Edit: Indeed, it is an intresting desin choice, but this applies to everything in Tcl. For example expr uses an minilanguage designed for arithmetic expressions. It is up to the command what it shall do with it's arguments. Even language constucts like if, for, while are just commands that treats one of the arguments as expression, and the other arguments as script. This design makes it possible to create new control structures, like sqlite's eval, which takes the SQL statment and a script that it should evaluate for each result.

splitting a formula and again regenerating and reevaluateing formula

I m splitting a formula string with "*/+-()" as my pattern (for eg. a*b+c is string) and I m getting a list in the output as (a b c) where a,b,c are variables and contain some values like 5,10,15.
What I need is: I should be able to directly substitute values in the variables and evaluate the expression.
The formula is taken from the user and changes time to time. so if the user enters (a/b), something should automatically replace it with real values (5/10) and then return the result 0.5.
The formula is formed from limited number of variables (for eg. a,b,c) and it can use +,-,*,/,(,) as operators.
The problem is that after splitting the variables, i m not able to replace them with their values or evaluate the equation. Please help me to do this task in as short expression as possible. thanks in advance.
It is not at all that complicated:
First, replace all variables with with a Tcl variable (prepped a $).
You have to be careful not replace sin(a) with $sin($a) or similar.
regsub -all -inline {[a-z]+(?![a-z\(])} $input
Example:
set input {a*b+c+sin(d)}
regsub -all -inline {[a-z]+(?![a-z\(])} $input
would yield $a+$b*$c+sin($c), which can be passed to expr.
If you need the variable names, just use regexp with this expression.
If you know the names of the variables and none of them are prefixes of anything else you use, you can easily transform the expression like this:
set a 1; set b 2; set c 3
set e "a*b+c"
set value [expr [string map {a $a b $b c $c} $e]]
puts "$e = $value"
Note: no braces around the expression on the third line. This is when you want to avoid safety like that because you are doing runtime generation of the expression.

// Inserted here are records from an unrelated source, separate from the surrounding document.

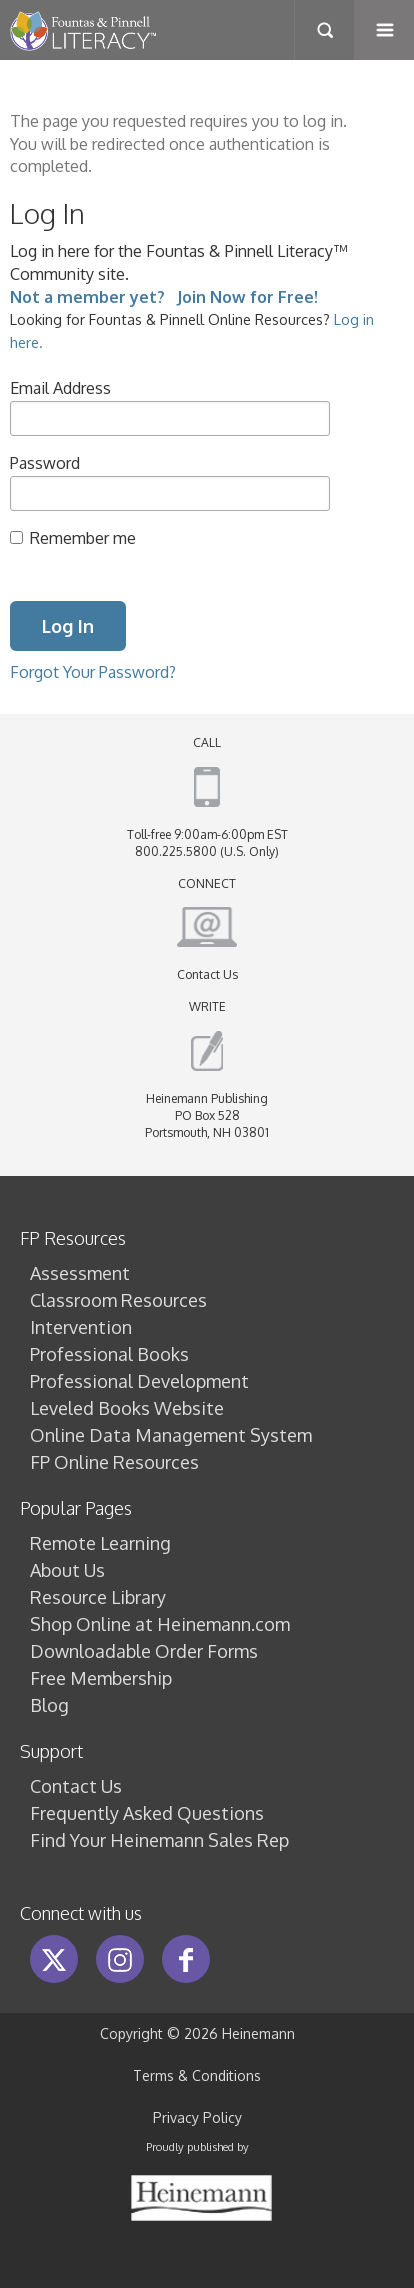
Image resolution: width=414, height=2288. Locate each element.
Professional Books (109, 1354)
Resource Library (98, 1597)
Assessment (80, 1273)
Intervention (81, 1327)
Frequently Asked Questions (147, 1813)
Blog (49, 1705)
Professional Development (139, 1381)
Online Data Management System (171, 1435)
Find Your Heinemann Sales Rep (159, 1840)
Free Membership (101, 1678)
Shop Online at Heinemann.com (160, 1624)
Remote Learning (100, 1543)
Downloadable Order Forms (144, 1651)
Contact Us (207, 974)
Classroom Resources (118, 1300)
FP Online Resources (114, 1462)
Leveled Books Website (127, 1408)
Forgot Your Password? (93, 671)
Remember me (83, 537)
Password (45, 462)
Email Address (60, 387)
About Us (67, 1570)
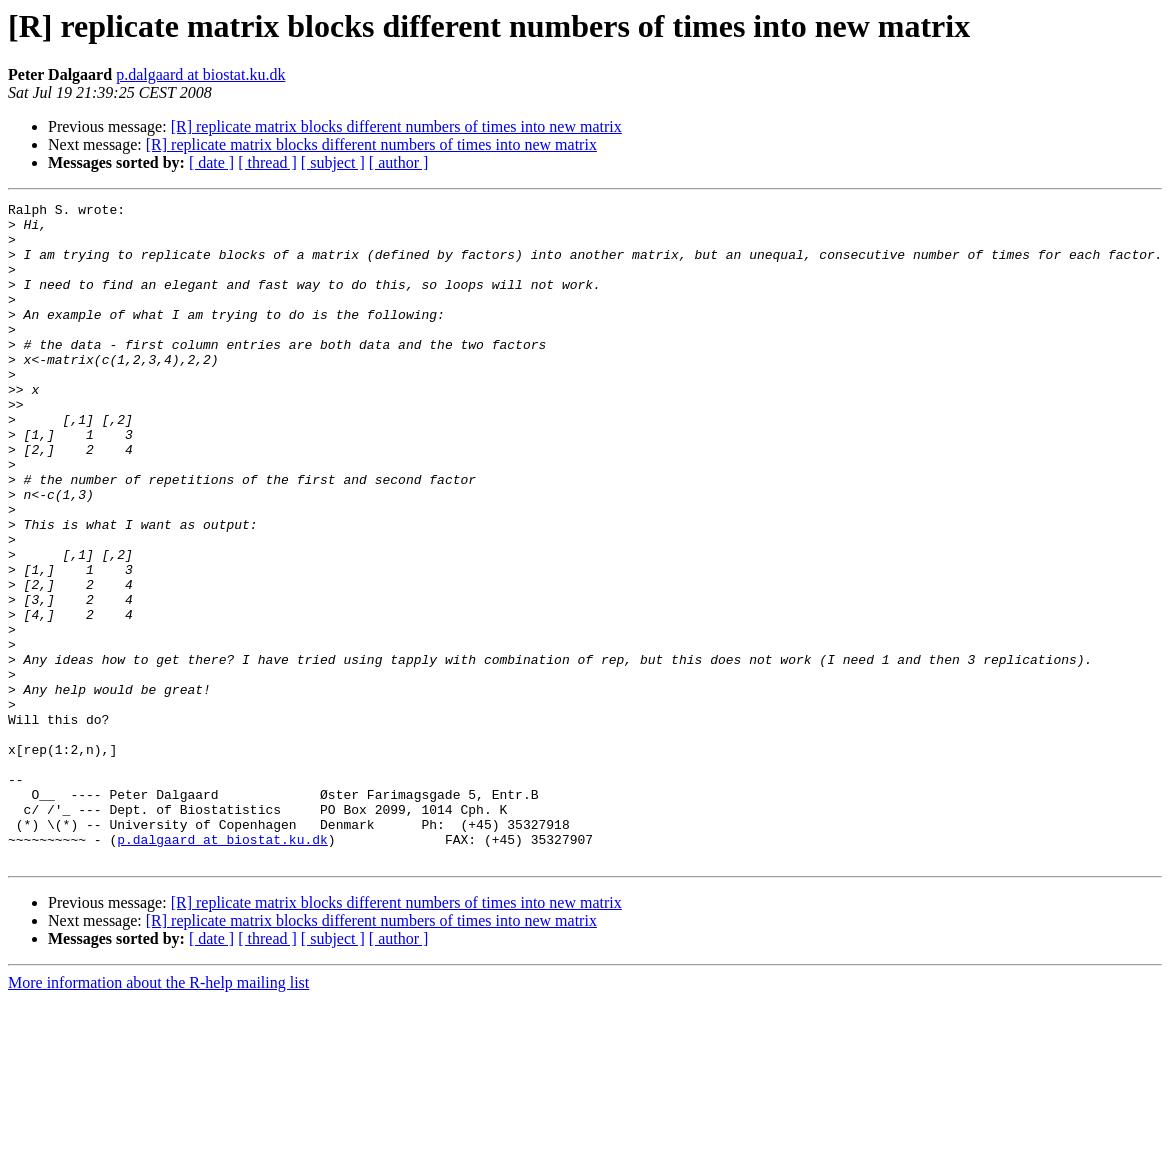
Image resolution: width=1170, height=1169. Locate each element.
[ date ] (211, 162)
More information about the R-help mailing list (158, 1114)
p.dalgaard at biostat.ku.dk (200, 74)
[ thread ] (267, 162)
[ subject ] (333, 162)
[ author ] (399, 162)
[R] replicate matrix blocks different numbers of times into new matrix (396, 126)
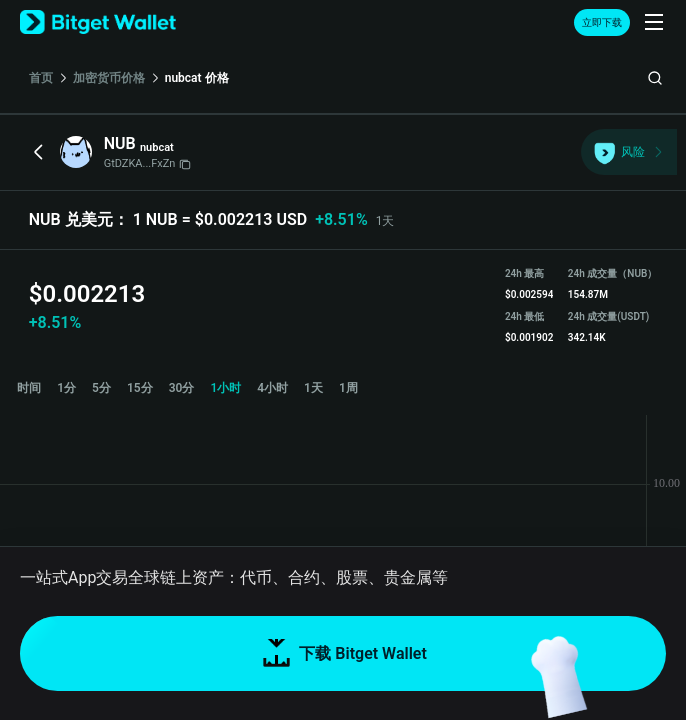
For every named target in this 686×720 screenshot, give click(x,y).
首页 (41, 78)
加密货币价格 (109, 78)
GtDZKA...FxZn (148, 163)
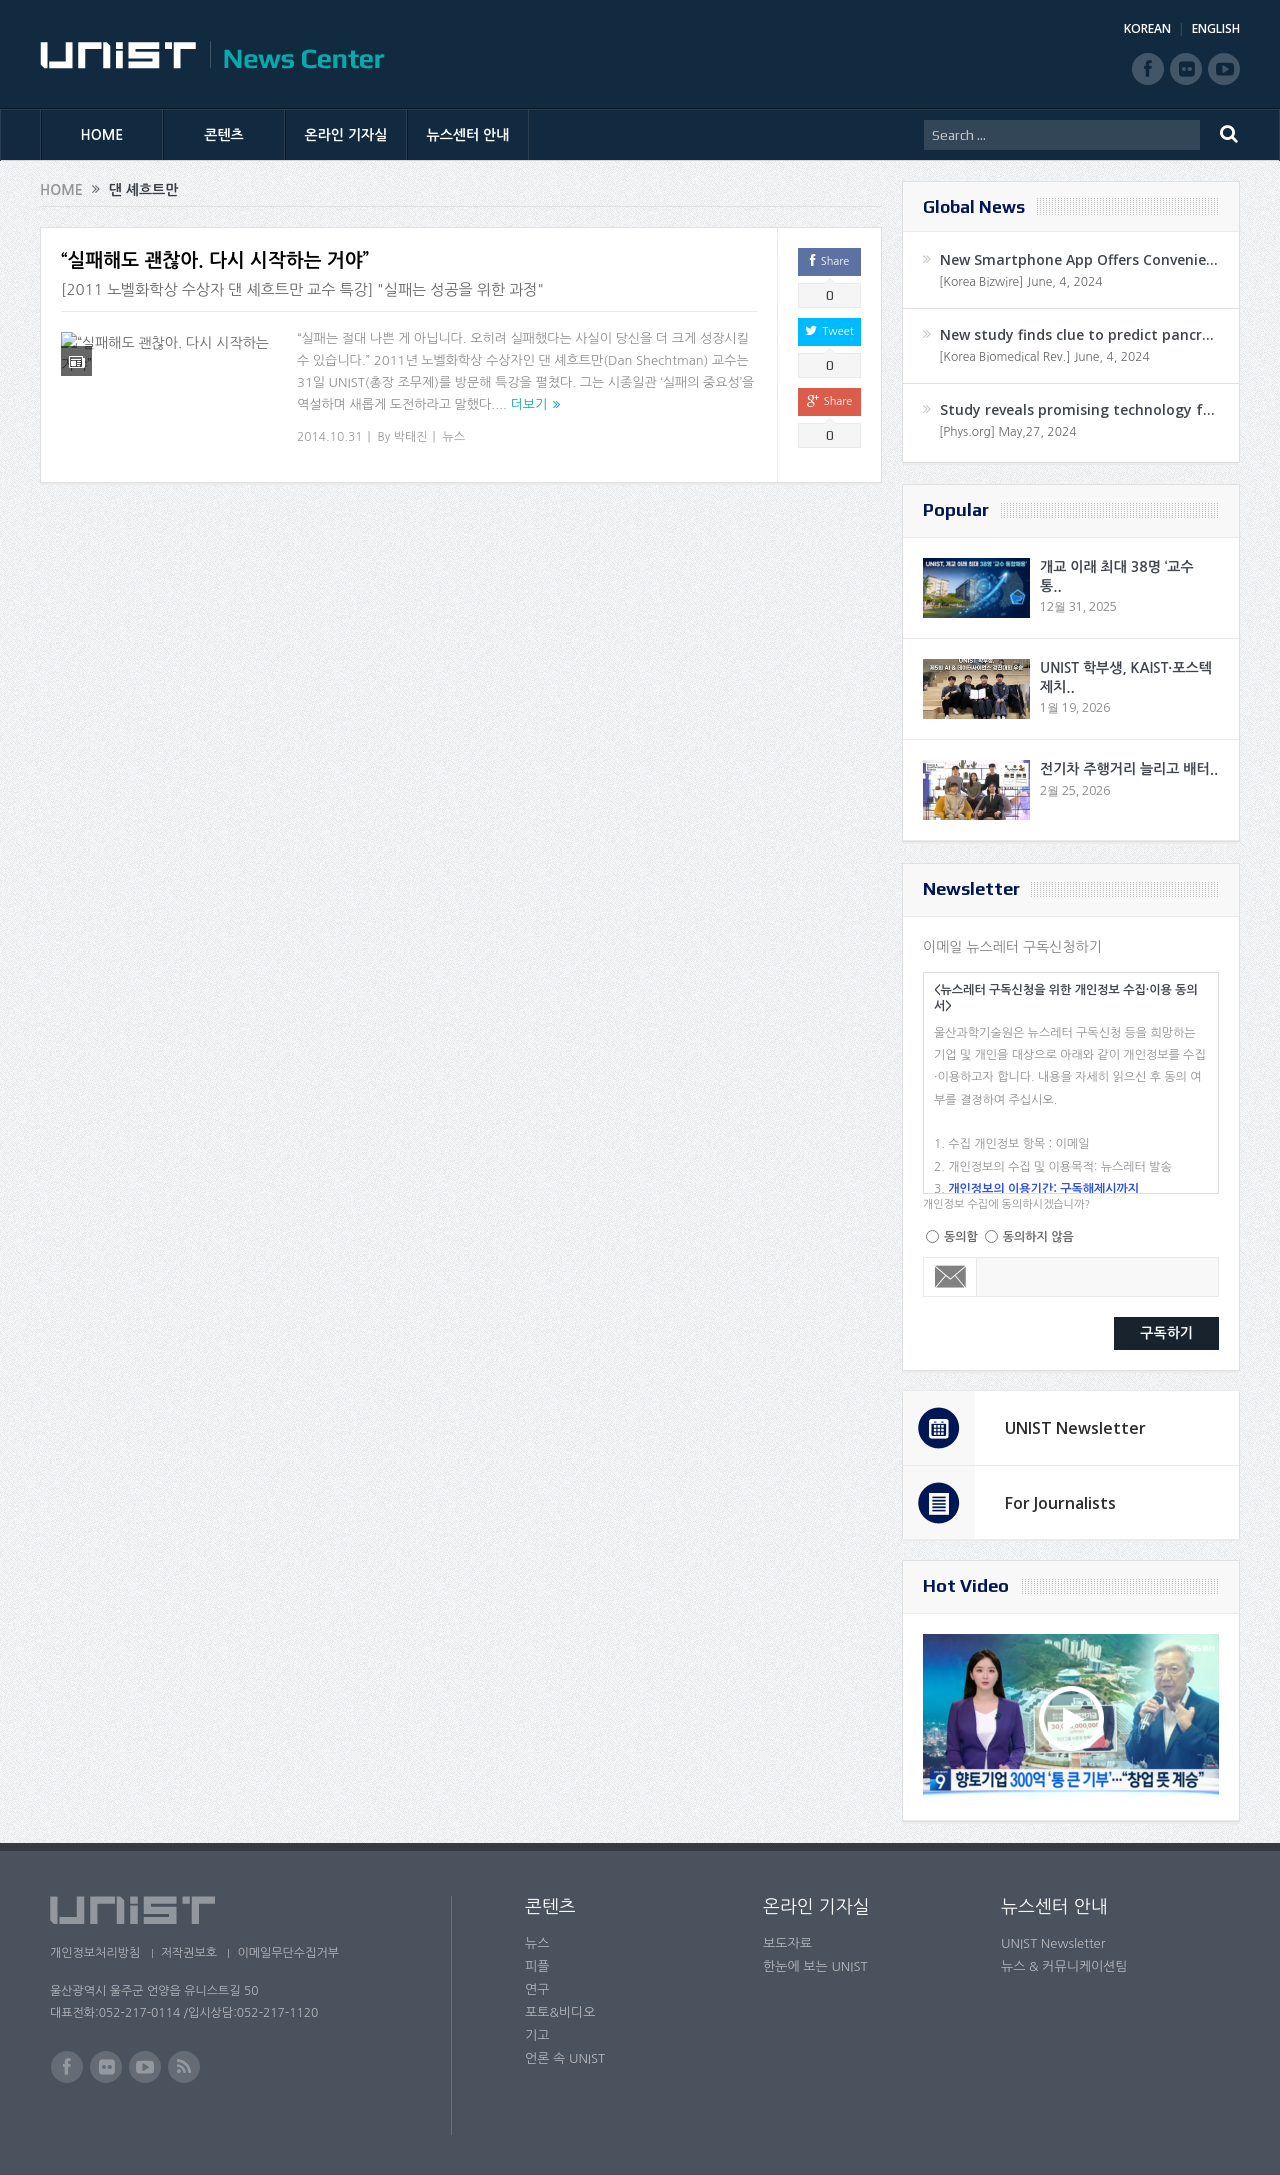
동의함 (961, 1237)
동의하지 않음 (1038, 1237)
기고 (537, 2035)
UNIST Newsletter (1075, 1428)
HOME (102, 135)
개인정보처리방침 (95, 1953)
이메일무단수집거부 (298, 1953)
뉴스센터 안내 (468, 135)
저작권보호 (193, 1953)
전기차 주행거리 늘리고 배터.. (1129, 769)
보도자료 (787, 1943)
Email (950, 1277)
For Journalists (1060, 1503)
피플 (537, 1966)
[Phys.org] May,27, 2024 (1007, 432)
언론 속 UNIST (565, 2058)
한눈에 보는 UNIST (815, 1966)
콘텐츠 (223, 135)
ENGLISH (1216, 28)
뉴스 (454, 437)
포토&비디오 (560, 2012)
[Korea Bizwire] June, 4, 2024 (1021, 282)
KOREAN (1147, 28)
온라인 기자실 (346, 135)
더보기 (529, 404)
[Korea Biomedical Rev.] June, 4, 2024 (1044, 357)
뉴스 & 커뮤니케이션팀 (1064, 1966)
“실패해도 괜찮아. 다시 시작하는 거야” (215, 260)
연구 (537, 1989)
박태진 (411, 437)
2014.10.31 (329, 437)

That mapping can be generated automatically:
set a 1; set b 2; set c 3
set e "a*b+c"
set vars {a b c}
set value [expr [string map [regsub -all {\w+} "& $&"] $e]]
puts "$e = $value"
However, if you've got prefixes and other things like that, you need a more complex transform:
# Omitting the variable setup and print at the end...
proc replIfRight {vars word} {
if {$word in $vars} {return \$$word} else {return $word}
}
set value [expr [subst [regsub -all {\w+} [string map {[ \[ $ \$ \\ \\\\} $e] {[replIfRight $vars &]}]]]
You're absolutely right to not expect to come up with such a horrible thing yourself!